▸ YOUR TASK:
For the entries that follow, restate word for word the line containing "これはノジマのPOP。", the line containing "材料用意してクッカーに入れれば、こんな料理ができるというこ", and every line that lies between them.

BEGIN INFORMATION SUPPLIED

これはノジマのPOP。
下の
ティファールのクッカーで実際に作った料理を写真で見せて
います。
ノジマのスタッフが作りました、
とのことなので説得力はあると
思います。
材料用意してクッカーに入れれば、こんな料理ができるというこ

END INFORMATION SUPPLIED
BEGIN INFORMATION SUPPLIED

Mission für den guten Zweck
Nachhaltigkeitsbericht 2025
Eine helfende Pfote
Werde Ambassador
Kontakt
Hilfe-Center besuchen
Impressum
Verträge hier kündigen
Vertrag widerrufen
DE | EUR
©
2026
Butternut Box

END INFORMATION SUPPLIED

▸ RESULT OF THIS TASK:
これはノジマのPOP。
下の
ティファールのクッカーで実際に作った料理を写真で見せて
います。
ノジマのスタッフが作りました、
とのことなので説得力はあると
思います。
材料用意してクッカーに入れれば、こんな料理ができるというこ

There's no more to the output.